Problems Challenging the Team? Try Being Carefrontational!

In my long experience in Vistage UK I have collected several great techniques and methods that have stood me in good stead in chairing my group.

For fairly obvious reasons a major part of the process is to challenge the members to make sure that they drill down into an issue to establish the root cause and then to help the group to offer their opinions as to the solution that is the bit they enjoy the most.

It has been wisely said that there is nothing so satisfying as telling other people how to run their business.

This can, however, be a painful process for the presenter of the issue because while they know, deep down, the solution they do not like the answer and would prefer not to hear it or take the suggested action.

We realise that the whole rationale for joining a peer group like Vistage is to learn from each other and to have someone to listen to them in a safe environment.  However, when the chips are down it can be difficult to absorb and to accept.

A wonderful word borrowed from Vistage colleagues in the USA is:

            Carefrontation

and that neatly encompasses all that is good in a business relationship.
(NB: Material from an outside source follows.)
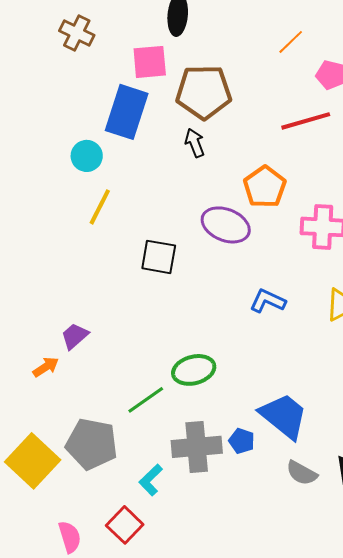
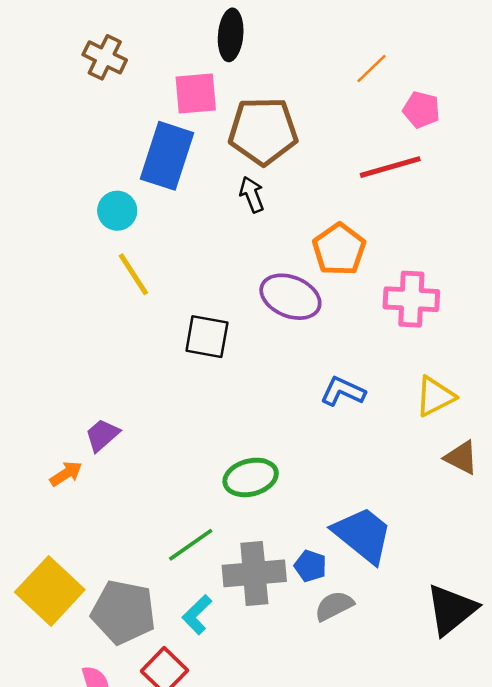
yellow line: (100, 207) -> (133, 274), turned -60
green line: (146, 400) -> (191, 545), moved
gray pentagon: (92, 444) -> (123, 612), moved
gray semicircle: (302, 473) -> (334, 606), moved, turned 124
How then does it work?  In essence it emphasises that challenge is essential; not, you will accept, on the basis of reprimand but rather in the mode of questioning and constantly searching, as Thomas Edison said, for a better way to do things.

However, the human psyche being what it is, there is always a possibility and sometimes a probability for defence mechanisms to be unleashed whenever an idea or a method is challenged.

There is nothing worse than the defensive rebuttal to challenge.  It slows everything down, promotes argument that is usually unproductive, and generally drains energy from the situation.

The question to ask, then, is why do people become defensive when they are challenged?  In some cases it can be a matter of pride, even a matter principle, in some a fear of seeming inadequate and under certain conditions, even a feeling if rejection, none of which add to the effectiveness of the individual.

The whole carefrontational approach means that although the team member is challenged (and why not in a go-ahead business?), it is done in a way which maintains respect and that, to my mind, is an essential in all working relationships.

My friend, mentor and top Vistage speaker, Lynn Leahy taught me long ago that there is a major difference between being assertive and being aggressive although it can be a short step from one to the other. 

Lynn says that being aggressive implies top-down authoritarian management whereas being assertive means that while a point can be made in a forthright way, it will always be made with respect to the opinions and feelings of the other person.

In other words, people can be challenged in a forthright way while still being shown that combination of care, understanding and respect that is the right of everyone to expect.  


The result is far less likely to be defensive and will more likely be positive and productive, an outcome always to be desired.